Volkov, too, approached the work with a cool, almost Boulez-like precision, but he traced its unpredictable trajectory expertly, even dwelling – almost imperceptibly – on the piece’s brief, fleeting moments of sonic beauty. It felt like a provocation, certainly a statement of intent, and it was all the better for that.
Debussy’s Jeux might have occupied the other end of the artistic sensuality spectrum, but Volkov drew some interesting parallels with Xenakis in the earlier composer’s restless, ever-changing material, Jeux’s elusive sense of musical reason, its apparently perpetual state of moving towards something less ephemeral while never quite daring to make the jump. The BBC SSO players took a short while to properly occupy Debussy’s soundworld – one of the disadvantages of assembling pieces for drastically different line-ups (rather lengthy stage-shifting was another) – but it was a luminous, supple performance when they did.
After the interval, Volkov delivered an equally light-suffused Ligeti Ramifications, which served as an upbeat to a hard-driven Music for Strings, Percussion and Celesta by Ligeti’s compatriot Bartok. He wrung maximum intensity out of its opening movement’s endlessly intertwining lines, and played up the musical surrealism of the third movement’s ‘night music’ for all its worth, though there were a few moments in the two fast movements (taken very briskly) when the ensemble lacked a bit of crispness, despite the high spirits.
A difficult programme inevitably meant rather a thin crowd, but it was clear that everyone who was there was up for being prodded and challenged. Which is precisely what Volkov did in his appropriately serious-minded performances. DK
LSO/Rattle/Kissin, Barbican ★★★★☆
Let’s first dispatch the evening’s disappointment. The one-time wunderkind and now somewhat reclusive pianist Evgeny Kissin was meant to perform Rachmaninov’s Piano Concerto No 3, and it would probably have been tremendous. But illness prevented him from bringing this titanic piece up to scratch, so he had to substitute Mozart’s Piano Concerto No 23 – which was far from tremendous. It was strangely pedantic and sluggish, with not a trace of wit, and a slow movement that sounded as though it had lead weights tied around its feet. Only in the Chopin waltz he played as an encore did we catch a glimpse of the old Kissin.

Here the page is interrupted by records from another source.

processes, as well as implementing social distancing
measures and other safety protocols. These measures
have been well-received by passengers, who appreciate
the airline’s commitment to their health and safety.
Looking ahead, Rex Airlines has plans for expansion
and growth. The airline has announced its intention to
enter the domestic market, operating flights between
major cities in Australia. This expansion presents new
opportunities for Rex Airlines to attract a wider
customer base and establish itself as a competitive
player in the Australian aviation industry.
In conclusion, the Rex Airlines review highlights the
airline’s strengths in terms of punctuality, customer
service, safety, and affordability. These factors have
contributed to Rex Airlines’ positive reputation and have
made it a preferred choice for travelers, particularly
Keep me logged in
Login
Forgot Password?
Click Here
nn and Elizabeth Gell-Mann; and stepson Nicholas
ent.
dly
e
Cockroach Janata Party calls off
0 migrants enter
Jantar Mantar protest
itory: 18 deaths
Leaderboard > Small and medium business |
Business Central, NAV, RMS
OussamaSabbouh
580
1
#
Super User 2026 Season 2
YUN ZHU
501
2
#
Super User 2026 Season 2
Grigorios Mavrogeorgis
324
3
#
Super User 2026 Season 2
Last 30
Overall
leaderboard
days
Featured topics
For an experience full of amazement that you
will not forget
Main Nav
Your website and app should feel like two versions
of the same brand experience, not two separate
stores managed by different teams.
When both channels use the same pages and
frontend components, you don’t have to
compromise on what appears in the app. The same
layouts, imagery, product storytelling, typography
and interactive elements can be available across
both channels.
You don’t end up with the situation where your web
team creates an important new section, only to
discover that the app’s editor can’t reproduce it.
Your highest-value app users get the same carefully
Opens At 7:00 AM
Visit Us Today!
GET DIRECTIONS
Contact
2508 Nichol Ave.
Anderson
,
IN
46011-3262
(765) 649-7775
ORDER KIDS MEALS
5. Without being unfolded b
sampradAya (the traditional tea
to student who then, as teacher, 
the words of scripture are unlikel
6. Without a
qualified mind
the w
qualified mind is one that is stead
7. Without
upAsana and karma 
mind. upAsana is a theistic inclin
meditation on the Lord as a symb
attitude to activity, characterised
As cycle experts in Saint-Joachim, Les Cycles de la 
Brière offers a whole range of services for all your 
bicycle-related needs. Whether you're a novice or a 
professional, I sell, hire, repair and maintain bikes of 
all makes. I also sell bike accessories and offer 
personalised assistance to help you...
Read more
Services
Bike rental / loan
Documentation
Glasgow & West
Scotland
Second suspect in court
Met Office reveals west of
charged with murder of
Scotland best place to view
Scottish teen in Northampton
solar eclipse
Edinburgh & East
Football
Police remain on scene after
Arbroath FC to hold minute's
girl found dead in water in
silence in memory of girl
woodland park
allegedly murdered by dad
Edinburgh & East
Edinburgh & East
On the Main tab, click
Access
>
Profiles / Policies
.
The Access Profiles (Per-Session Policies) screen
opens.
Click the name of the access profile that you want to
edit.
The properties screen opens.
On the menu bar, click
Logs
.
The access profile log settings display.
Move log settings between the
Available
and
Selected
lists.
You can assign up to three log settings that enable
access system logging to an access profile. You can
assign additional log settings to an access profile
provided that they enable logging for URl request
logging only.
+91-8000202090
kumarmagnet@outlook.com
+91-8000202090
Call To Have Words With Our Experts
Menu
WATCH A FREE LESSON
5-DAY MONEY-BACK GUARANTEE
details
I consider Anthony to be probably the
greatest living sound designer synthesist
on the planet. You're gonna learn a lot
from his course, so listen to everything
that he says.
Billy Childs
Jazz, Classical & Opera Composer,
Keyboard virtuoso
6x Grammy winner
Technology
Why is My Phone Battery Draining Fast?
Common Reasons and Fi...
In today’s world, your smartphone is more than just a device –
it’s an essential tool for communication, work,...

Thankfully, it didn’t matter, because what followed was so enthralling. For a breathtaking hour, Sir Simon Rattle led the LSO and us through a Stravinsky journey of his own devising: fifteen short pieces, some fragments of larger pieces and some collections of miniatures, played without a break. The aim was to show the many sides of the most staggeringly protean composer in the history of music, though one could also detect the outlines of a life-story here, beginning with the brilliant student who composed an arrestingly sombre Funeral Song for his teacher Rimsky-Korsakov (only recently rediscovered) and an astonishingly lush setting of an unabashedly erotic poem.

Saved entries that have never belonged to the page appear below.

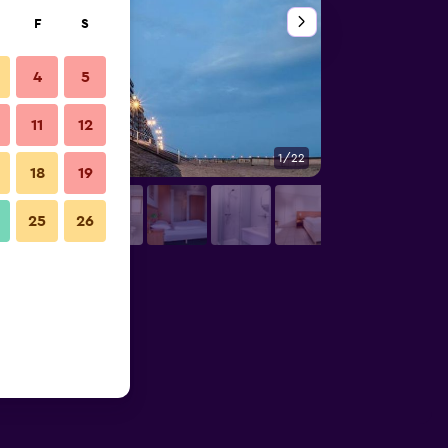
F
S
4
5
11
12
1/22
Other
18
19
25
26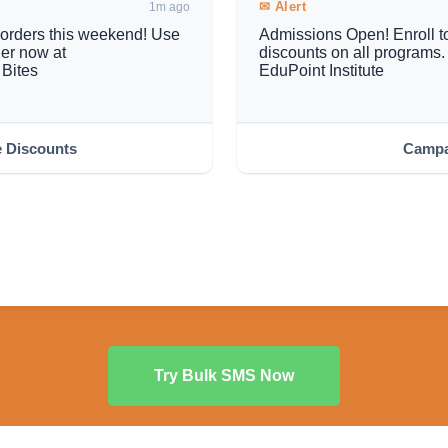
✉ Alert
1m ago
e orders this weekend! Use
Admissions Open! Enroll to
r now at
discounts on all program
Bites
EduPoint Institute
e Discounts
Campa
Try Bulk SMS Now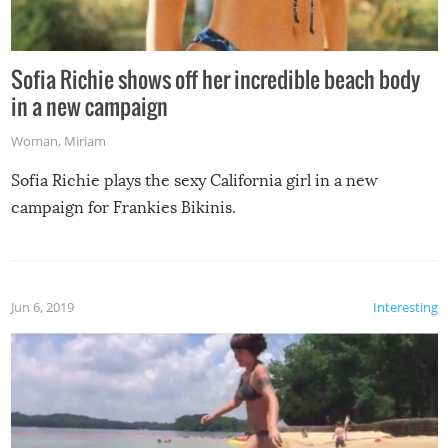
Sofia Richie shows off her incredible beach body
in a new campaign
Woman
,
Miriam
Sofia Richie plays the sexy California girl in a new
campaign for Frankies Bikinis.
Jun 6, 2019
Interesting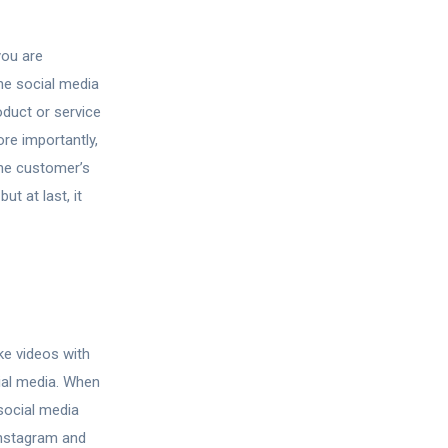
you are
he social media
oduct or service
re importantly,
the customer’s
t at last, it
ke videos with
ial media. When
social media
Instagram and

Then, omitting the well-known ballet scores, came the Russian nonsense songs and miniatures of Stravinsky’s first exile in France and Switzerland, followed by a fragment of a Second World War film score and a ballet score for a troupe of young elephants from his second, American exile. Finally, we were given a glimpse of the diamond-hard modernist abstraction of his final years. Overall, it was a reminder that Stravinsky was a maker of divertimenti that dazzle, with their fractured, cubist reinventions of myriad styles from Bach to Offenbach.

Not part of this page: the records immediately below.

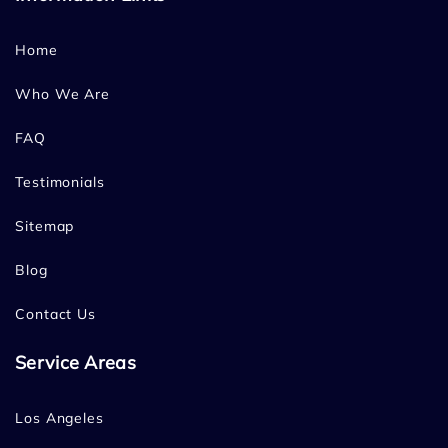
Home
Who We Are
FAQ
Testimonials
Sitemap
Blog
Contact Us
Service Areas
Los Angeles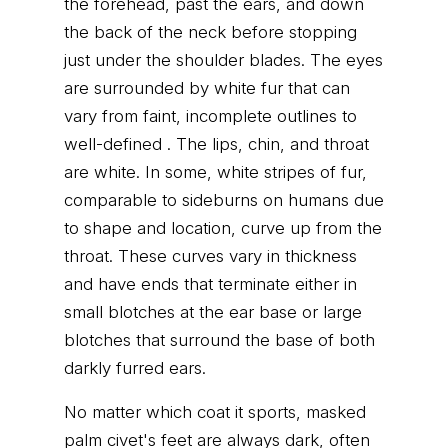
the forehead, past the ears, and down
the back of the neck before stopping
just under the shoulder blades. The eyes
are surrounded by white fur that can
vary from faint, incomplete outlines to
well-defined . The lips, chin, and throat
are white. In some, white stripes of fur,
comparable to sideburns on humans due
to shape and location, curve up from the
throat. These curves vary in thickness
and have ends that terminate either in
small blotches at the ear base or large
blotches that surround the base of both
darkly furred ears.
No matter which coat it sports, masked
palm civet's feet are always dark, often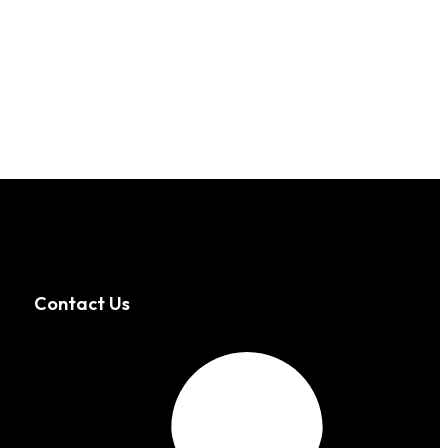
Contact Us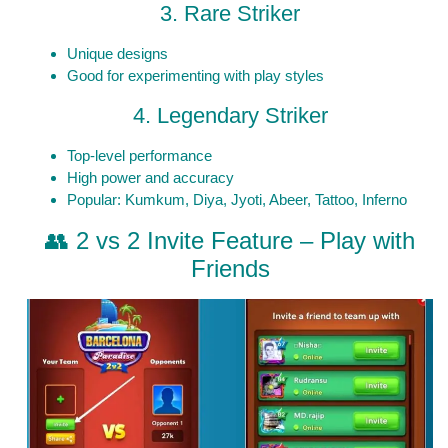
3. Rare Striker
Unique designs
Good for experimenting with play styles
4. Legendary Striker
Top-level performance
High power and accuracy
Popular: Kumkum, Diya, Jyoti, Abeer, Tattoo, Inferno
👥 2 vs 2 Invite Feature – Play with
Friends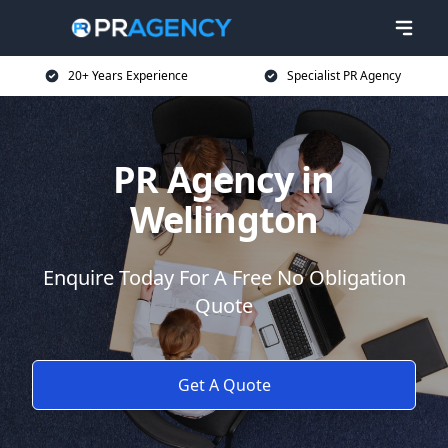
20+ Years Experience
Specialist PR Agency
PR Agency in
Wellington
Enquire Today For A Free No Obligation
Quote
Get A Quote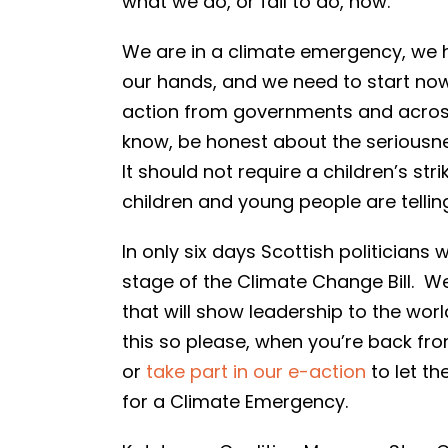
what we do, or fail to do, now.
We are in a climate emergency, we 
our hands, and we need to start now.
action from governments and across 
know, be honest about the seriousness
It should not require a children’s s
children and young people are telling 
In only six days Scottish politicians 
stage of the Climate Change Bill. W
that will show leadership to the wor
this so please, when you’re back f
or
take part in our e-action
to let th
for a Climate Emergency.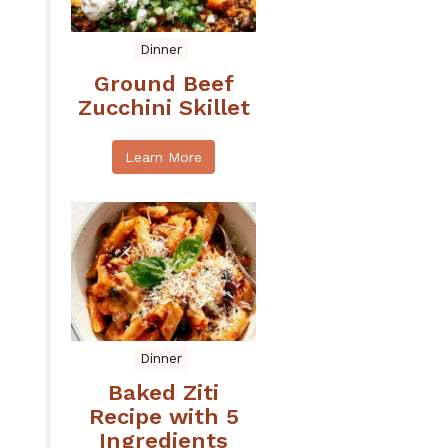
Dinner
Ground Beef
Zucchini Skillet
Learn More
Dinner
Baked Ziti
Recipe with 5
Ingredients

They certainly dazzled in these wonderful performances from the LSO and Russian-born soprano Anna Lapkovskaja. And the prevailing tone of innocent delight meant the deep moments struck home: the ringing bell-sounds of Stravinsky’s final piece, Requiem Canticles, that sombre funeral song, and above all the Pas de deux from his ballet Apollon Musagète, which some would say is hardly deep at all, being a piece of perfumed French-flavoured neoclassicism.
But as this ravishing, fine-grained, tender performance reminded us, Stravinsky didn’t need to strike a solemn mood to touch the depths. It’s the mysterious appeal of his music, so aloof and yet so entrancing, which achieves that miracle. IH
The LSO and Simon Rattle perform their Stravinsky programme again tonight (Dec 15). Info: lso.co.uk
Monteverdi Choir/English Baroque Soloists, St Martin-in-the-Fields ★★★★☆
Handel for Christmas, Bach for Easter. That’s a rule-of-thumb many go by, as Bach was so good at striking an anguished penitential note, while Handel’s Messiah is the perfect expression of joy at the Christmas miracle.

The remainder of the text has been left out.